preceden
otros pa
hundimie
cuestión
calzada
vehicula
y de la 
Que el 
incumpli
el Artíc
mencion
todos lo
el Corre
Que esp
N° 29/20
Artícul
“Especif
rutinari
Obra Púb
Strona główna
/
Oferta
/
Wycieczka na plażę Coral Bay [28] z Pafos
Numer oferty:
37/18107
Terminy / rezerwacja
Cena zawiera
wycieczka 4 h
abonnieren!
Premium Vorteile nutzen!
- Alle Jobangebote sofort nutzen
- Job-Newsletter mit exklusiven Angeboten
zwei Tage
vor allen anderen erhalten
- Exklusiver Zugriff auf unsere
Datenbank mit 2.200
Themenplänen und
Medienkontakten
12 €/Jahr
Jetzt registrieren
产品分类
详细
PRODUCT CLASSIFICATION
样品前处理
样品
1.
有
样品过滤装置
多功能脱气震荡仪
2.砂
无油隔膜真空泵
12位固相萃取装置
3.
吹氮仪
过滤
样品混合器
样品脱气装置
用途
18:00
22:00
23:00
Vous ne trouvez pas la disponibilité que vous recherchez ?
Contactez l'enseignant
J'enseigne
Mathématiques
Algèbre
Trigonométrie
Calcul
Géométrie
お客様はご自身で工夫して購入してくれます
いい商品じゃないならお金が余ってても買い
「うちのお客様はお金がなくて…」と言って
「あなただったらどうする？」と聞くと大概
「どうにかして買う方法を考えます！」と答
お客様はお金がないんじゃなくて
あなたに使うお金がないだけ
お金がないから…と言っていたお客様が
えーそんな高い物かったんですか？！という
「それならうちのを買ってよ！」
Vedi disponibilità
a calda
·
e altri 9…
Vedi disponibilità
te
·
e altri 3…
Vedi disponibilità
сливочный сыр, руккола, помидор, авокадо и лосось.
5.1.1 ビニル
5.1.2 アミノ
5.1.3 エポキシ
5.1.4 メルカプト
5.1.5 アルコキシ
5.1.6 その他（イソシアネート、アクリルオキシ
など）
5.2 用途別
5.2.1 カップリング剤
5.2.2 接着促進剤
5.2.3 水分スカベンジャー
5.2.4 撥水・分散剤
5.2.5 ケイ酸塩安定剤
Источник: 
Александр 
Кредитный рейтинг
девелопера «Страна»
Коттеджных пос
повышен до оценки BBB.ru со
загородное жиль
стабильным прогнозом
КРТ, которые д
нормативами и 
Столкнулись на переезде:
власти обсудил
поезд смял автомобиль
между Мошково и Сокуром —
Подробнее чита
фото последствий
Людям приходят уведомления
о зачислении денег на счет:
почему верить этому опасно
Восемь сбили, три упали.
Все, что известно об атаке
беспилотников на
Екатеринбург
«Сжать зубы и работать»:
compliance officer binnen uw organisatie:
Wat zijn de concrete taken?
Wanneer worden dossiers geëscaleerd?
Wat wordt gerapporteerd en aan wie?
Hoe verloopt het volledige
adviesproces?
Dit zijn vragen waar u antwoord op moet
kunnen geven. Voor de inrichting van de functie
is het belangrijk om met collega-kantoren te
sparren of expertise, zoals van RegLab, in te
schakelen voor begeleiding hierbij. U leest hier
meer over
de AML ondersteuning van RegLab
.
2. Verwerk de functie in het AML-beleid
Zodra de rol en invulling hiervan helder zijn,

**Required work:** Gather each line from the listing above that holds "nutzen".

**Result for this task:**
Premium Vorteile nutzen!
- Alle Jobangebote sofort nutzen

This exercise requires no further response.